What you should do = Each line below should be retyped exactly, with no pictures.

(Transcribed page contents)

#####

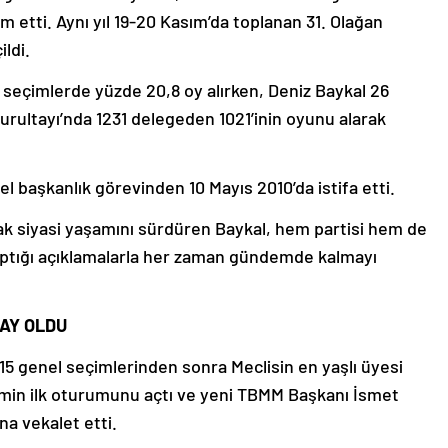
etti. Aynı yıl 19-20 Kasım’da toplanan 31. Olağan
ldi.
seçimlerde yüzde 20,8 oy alırken, Deniz Baykal 26
urultayı’nda 1231 delegeden 1021’inin oyunu alarak
nel başkanlık görevinden 10 Mayıs 2010’da istifa etti.
arak siyasi yaşamını sürdüren Baykal, hem partisi hem de
 yaptığı açıklamalarla her zaman gündemde kalmayı
DAY OLDU
015 genel seçimlerinden sonra Meclisin en yaşlı üyesi
emin ilk oturumunu açtı ve yeni TBMM Başkanı İsmet
na vekalet etti.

#####

Answer for the task =
etti. Aynı yıl 19-20 Kasım’da toplanan 31. Olağan
ldi.
seçimlerde yüzde 20,8 oy alırken, Deniz Baykal 26
urultayı’nda 1231 delegeden 1021’inin oyunu alarak
nel başkanlık görevinden 10 Mayıs 2010’da istifa etti.
arak siyasi yaşamını sürdüren Baykal, hem partisi hem de
 yaptığı açıklamalarla her zaman gündemde kalmayı
DAY OLDU
015 genel seçimlerinden sonra Meclisin en yaşlı üyesi
emin ilk oturumunu açtı ve yeni TBMM Başkanı İsmet
na vekalet etti.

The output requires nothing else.